• EXERCISE INSTRUCTIONS
Copy each record below faithfully, leaving out images.

(Dataset entries)
****

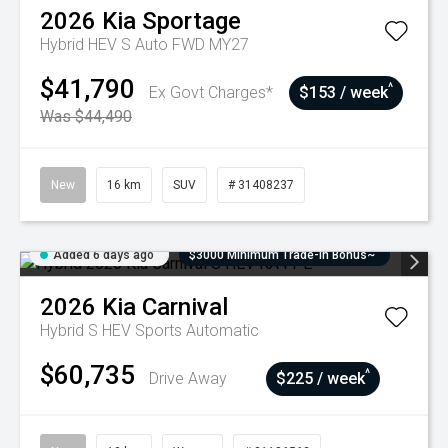
2026
Kia
Sportage
Hybrid HEV S Auto FWD MY27
$41,790
^
Ex Govt Charges*
$153 / week
Was $44,490
New
16 km
SUV
# 31408237
Added 6 days ago
$3000 Minimum Trade-In Bonus~
2026
Kia
Carnival
Hybrid S HEV
Sports Automatic
$60,735
^
Drive Away
$225 / week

****

• OUTPUT OF THE EXERCISE
2026
Kia
Sportage
Hybrid HEV S Auto FWD MY27
$41,790
^
Ex Govt Charges*
$153 / week
Was $44,490
New
16 km
SUV
# 31408237
Added 6 days ago
$3000 Minimum Trade-In Bonus~
2026
Kia
Carnival
Hybrid S HEV
Sports Automatic
$60,735
^
Drive Away
$225 / week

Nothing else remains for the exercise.